▸ **Exercise goal**
Extract each line from the entries below that has the string "брали" in it.

▸ **Records for processing**
▬▬▬▬▬▬▬▬▬▬

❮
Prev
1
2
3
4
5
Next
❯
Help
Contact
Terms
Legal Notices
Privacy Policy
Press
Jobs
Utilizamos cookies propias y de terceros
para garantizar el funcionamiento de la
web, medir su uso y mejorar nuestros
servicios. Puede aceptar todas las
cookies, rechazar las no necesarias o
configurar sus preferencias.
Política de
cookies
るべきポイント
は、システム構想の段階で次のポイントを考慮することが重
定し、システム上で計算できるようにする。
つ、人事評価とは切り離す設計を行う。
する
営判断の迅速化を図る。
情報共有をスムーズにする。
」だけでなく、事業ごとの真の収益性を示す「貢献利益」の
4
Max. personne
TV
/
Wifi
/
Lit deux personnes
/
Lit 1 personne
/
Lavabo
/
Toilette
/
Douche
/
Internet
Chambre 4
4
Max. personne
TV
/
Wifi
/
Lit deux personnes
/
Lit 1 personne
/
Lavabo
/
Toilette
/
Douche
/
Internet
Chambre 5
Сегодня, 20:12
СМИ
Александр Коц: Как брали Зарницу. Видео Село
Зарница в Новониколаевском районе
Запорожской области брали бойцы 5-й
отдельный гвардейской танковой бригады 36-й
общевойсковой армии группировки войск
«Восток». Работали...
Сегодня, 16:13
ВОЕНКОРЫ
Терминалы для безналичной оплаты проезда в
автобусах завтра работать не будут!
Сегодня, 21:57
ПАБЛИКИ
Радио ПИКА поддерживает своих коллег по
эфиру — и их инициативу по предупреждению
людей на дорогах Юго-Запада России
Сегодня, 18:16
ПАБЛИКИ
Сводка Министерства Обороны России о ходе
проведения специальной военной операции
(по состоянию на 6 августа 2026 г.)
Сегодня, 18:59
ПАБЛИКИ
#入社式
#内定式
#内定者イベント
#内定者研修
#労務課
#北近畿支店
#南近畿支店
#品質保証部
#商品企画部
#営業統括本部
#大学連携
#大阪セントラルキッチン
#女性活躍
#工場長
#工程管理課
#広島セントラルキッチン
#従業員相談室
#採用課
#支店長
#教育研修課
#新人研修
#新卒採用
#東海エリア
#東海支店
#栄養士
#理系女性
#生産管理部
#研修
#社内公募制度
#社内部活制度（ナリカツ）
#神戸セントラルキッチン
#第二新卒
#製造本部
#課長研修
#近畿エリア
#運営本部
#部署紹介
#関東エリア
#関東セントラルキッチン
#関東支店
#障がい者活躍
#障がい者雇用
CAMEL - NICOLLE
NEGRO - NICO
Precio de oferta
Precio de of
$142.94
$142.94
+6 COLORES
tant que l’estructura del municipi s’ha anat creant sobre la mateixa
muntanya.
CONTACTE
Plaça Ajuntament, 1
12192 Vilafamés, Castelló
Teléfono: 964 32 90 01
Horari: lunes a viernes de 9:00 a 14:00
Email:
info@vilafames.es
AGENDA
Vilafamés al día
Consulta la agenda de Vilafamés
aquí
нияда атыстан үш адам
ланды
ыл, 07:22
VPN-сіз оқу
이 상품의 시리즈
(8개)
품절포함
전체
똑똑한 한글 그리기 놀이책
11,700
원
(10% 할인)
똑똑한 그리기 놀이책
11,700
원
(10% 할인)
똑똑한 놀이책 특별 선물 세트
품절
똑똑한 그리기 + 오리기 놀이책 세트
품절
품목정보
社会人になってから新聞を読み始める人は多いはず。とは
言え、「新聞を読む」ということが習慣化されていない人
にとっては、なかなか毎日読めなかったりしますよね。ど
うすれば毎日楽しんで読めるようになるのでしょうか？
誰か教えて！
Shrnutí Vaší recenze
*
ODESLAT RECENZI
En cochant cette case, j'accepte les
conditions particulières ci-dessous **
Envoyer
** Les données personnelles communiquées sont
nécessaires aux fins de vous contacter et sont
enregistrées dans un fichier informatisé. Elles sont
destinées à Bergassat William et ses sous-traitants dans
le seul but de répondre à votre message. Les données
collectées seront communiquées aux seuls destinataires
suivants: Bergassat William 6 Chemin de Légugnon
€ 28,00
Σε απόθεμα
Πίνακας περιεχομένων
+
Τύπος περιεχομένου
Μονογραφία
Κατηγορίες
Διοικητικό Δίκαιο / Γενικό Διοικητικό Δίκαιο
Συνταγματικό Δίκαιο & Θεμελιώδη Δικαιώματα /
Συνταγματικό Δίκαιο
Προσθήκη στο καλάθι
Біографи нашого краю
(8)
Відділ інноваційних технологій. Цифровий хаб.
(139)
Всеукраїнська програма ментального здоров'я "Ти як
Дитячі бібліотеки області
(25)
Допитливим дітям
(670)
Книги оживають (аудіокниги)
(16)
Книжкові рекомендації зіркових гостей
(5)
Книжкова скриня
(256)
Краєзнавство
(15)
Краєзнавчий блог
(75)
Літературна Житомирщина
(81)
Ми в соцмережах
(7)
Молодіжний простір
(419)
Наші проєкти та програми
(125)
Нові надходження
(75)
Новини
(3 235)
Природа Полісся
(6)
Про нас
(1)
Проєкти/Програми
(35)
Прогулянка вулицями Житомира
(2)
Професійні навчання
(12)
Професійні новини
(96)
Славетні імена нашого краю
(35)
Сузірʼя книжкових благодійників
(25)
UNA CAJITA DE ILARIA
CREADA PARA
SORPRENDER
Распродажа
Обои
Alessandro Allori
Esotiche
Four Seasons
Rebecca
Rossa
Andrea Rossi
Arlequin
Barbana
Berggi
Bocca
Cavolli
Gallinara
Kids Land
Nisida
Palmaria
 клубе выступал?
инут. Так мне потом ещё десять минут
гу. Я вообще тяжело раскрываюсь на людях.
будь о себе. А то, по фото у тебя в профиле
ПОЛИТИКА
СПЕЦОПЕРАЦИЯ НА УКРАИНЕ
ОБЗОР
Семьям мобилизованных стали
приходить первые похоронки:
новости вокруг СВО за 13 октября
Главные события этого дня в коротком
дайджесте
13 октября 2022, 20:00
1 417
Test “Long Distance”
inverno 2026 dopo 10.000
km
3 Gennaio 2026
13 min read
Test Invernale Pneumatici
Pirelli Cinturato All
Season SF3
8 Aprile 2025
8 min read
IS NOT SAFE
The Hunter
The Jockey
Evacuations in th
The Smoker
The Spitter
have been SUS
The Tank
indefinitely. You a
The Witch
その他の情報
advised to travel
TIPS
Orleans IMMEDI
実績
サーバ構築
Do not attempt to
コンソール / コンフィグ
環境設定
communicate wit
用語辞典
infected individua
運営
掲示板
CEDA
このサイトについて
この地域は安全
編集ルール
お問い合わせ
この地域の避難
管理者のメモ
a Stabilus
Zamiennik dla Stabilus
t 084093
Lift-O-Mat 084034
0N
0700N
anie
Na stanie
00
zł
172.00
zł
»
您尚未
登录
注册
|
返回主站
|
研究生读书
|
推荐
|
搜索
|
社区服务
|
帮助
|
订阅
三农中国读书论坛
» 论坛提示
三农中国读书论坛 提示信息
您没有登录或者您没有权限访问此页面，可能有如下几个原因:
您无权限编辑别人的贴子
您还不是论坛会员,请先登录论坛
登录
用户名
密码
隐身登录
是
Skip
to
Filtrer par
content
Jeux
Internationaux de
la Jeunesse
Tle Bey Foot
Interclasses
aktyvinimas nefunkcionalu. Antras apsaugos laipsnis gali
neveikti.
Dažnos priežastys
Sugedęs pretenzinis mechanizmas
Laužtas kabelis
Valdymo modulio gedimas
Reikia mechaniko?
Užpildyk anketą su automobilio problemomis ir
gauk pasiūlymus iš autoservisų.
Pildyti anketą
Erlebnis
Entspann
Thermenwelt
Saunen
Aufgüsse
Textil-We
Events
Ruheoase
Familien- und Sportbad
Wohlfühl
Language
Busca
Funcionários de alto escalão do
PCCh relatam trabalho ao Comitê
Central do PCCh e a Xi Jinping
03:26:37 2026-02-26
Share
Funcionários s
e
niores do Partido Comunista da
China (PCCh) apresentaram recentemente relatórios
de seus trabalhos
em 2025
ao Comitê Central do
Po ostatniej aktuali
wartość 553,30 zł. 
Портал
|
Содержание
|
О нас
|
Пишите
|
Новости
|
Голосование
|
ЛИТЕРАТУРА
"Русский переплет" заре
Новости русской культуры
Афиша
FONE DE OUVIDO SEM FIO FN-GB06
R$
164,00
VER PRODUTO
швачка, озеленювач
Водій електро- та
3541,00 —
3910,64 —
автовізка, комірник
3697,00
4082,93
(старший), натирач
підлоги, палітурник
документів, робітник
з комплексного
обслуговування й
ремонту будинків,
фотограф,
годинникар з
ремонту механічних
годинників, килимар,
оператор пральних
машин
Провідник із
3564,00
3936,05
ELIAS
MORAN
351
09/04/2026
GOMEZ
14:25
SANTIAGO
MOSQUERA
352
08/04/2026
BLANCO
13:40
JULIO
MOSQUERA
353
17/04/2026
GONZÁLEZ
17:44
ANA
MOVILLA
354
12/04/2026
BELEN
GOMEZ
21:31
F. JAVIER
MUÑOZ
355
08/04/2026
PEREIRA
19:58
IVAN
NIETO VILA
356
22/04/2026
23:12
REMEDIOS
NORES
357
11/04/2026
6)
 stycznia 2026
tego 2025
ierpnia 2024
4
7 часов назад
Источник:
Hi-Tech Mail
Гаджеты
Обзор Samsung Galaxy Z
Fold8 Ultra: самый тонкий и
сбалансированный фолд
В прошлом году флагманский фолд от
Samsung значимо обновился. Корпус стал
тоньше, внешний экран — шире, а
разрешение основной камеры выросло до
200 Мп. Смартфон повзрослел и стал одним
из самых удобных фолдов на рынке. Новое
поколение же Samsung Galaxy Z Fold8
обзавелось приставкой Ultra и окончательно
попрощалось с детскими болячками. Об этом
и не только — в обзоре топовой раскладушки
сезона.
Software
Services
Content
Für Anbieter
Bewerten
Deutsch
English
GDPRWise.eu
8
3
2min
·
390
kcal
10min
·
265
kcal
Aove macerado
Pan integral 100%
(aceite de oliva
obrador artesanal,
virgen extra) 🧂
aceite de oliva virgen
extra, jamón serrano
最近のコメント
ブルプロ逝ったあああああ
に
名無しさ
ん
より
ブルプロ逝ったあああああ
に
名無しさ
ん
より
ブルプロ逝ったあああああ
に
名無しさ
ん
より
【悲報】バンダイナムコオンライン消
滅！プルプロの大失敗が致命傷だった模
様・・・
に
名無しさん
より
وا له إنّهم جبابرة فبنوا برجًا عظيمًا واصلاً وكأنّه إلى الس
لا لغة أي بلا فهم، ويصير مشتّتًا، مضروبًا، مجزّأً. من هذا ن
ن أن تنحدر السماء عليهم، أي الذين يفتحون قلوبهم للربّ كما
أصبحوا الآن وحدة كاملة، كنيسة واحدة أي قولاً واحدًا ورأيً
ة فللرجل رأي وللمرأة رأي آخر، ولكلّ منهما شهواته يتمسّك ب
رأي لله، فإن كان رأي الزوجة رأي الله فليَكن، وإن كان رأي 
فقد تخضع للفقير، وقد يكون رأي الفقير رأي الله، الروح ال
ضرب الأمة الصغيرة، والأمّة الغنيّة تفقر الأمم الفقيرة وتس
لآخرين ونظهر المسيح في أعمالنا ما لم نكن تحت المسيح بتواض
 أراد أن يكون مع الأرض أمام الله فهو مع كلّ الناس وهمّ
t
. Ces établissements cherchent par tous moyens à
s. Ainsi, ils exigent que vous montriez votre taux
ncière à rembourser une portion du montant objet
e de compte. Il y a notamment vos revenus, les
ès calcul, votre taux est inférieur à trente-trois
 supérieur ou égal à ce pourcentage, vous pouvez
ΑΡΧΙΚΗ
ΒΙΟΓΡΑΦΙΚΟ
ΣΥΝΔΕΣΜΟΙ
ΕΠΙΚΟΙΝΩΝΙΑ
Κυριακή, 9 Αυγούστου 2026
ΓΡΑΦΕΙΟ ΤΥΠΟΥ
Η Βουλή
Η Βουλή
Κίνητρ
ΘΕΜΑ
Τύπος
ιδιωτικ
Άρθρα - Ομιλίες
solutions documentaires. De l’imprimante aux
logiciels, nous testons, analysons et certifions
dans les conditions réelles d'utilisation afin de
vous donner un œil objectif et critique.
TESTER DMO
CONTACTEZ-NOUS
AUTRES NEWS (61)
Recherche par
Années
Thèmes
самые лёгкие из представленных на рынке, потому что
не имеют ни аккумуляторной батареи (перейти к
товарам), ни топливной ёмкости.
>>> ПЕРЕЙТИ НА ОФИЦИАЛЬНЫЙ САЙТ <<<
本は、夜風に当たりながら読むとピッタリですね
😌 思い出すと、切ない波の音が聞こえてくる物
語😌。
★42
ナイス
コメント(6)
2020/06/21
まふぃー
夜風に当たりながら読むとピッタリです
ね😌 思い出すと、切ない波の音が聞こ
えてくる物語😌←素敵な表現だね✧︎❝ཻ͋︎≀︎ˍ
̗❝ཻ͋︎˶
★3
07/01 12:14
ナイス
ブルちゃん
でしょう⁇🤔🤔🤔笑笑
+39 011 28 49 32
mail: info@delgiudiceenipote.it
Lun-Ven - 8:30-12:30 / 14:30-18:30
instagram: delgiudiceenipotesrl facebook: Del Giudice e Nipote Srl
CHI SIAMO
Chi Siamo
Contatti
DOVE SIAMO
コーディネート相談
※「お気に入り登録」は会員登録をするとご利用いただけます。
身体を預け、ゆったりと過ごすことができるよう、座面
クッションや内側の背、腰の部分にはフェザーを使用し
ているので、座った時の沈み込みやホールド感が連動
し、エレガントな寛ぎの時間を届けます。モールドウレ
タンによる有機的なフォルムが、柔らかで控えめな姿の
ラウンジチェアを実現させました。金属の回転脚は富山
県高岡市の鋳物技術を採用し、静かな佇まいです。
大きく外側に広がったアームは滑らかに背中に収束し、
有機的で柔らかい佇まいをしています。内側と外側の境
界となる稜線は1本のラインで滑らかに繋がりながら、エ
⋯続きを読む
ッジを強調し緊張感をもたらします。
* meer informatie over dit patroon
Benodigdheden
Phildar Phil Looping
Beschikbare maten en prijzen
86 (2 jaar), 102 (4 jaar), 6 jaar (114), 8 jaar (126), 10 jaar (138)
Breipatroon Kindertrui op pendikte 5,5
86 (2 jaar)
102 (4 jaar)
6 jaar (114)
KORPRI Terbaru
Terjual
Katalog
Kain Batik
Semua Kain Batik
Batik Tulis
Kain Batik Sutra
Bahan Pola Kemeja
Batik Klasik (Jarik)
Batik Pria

▬▬▬▬▬▬▬▬▬▬

▸ **Answer**
Александр Коц: Как брали Зарницу. Видео Село
Запорожской области брали бойцы 5-й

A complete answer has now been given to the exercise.